UPDF AI

Real-Time Intrusion Detection with Sequence-Aware Neural Networks for Internet of Medical Things

Heitor Werneck,Daniel M. Batista,Roberto Hirata,Marcelo Queiroz

2024 · DOI: 10.1109/VCC63113.2024.10914399
1 Citations

Abstract

The Internet of Medical Things (IoMT) is a critical environment in terms of mitigation of cyberattacks since every minute counts, and long delays in detecting these attacks can have severe consequences for people's lives. This paper addresses the reduction of detection delays in IoMT by experimenting with learning models based on Recurrent Neural Networks (RNN), Gated Recurrent Units (GRU), and Transformers in a real-time Intrusion Detection System (IDS). Regarding detection accuracy of the IDS, joint learning of payload and header fields is applied. Our proposed IDS shows promising results: for instance, the Transformer model achieves 97.42% accuracy using only header information, a 52% improvement over the best baseline, and classifies 68.76 packets per second, 114 times more than the fastest baseline.
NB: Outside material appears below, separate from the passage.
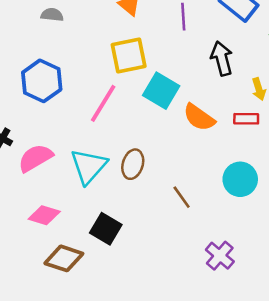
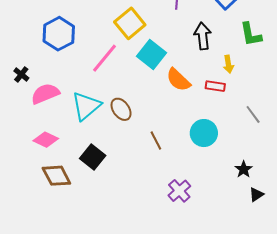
yellow square: (129, 55) -> (130, 23), turned -36
brown ellipse: (133, 164) -> (121, 109), turned -60
brown diamond: (64, 258) -> (56, 176), turned 36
The RNN model achieves a throughput rate of 226.80 flows per second and the GRU model classifies 330.12 flows per second. Our models generally outperform traditional methods in different network traffic stages, mainly when data is sparse. Joint learning from the payload and header fields increases detection accuracy to 99.51% and reduces the false positive rate, highlighting the importance of using both data types in IDS. An additional contribution of this paper is the sharing of all the developed code as open-source software.